Economic Institute at UMass Amherst Receives Two Ford Foundation Grants

AMHERST, Mass. - Researchers at the Political Economy Research Institute (PERI) at the University of Massachusetts have received two grants totaling $654,000 from the Ford Foundation. The grants will fund research on how to create stable, egalitarian growth in the global economy, and on how to combine environmental protection and poverty reduction in the U.S.

The institute was founded in 1998 and is affiliated with the UMass department of economics. These are the first major grants to be received by PERI, according to co-directors Gerald Epstein, and Robert Pollin. Epstein chairs the department of economics, and Pollin is a professor of economics.

A two-year $400,000 grant was awarded to Epstein, Pollin and several associates for a project, "Promoting Stable and Egalitarian Growth in the Age of Global Integration." The research will look at how to create improved domestic and international institutions, which, in an increasingly integrated global economy, can help mobilize, stabilize, and channel capital to productive investment, Epstein says. The goal is to raise long-term productivity growth and spread the associated benefits widely to individuals and to communities around the world, he says.

"The process of globalization is leading to more instability and greater inequalities in many economies," Epstein says. "We’re trying to come up with alternative proposals to reverse these trends." The project will look specifically at designing more egalitarian and democratic financial institutions nationally and globally, and developing new rules and institutions for regulating the international flows of capital and investment, he says.

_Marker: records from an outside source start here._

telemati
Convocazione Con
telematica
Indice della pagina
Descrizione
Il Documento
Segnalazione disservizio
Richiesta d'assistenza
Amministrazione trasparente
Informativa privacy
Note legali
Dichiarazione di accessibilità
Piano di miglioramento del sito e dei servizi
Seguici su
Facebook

The institute has received a second Ford Foundation grant of $254,100 for a 14-month project titled, "Natural Assets: Democratizing Environmental Ownership," to be directed by economics professor James K. Boyce. The project will commission a set of papers for a conference and a subsequent book. The conference will explore the potential impact of natural-asset building on poverty, environmental protection, and environmental justice.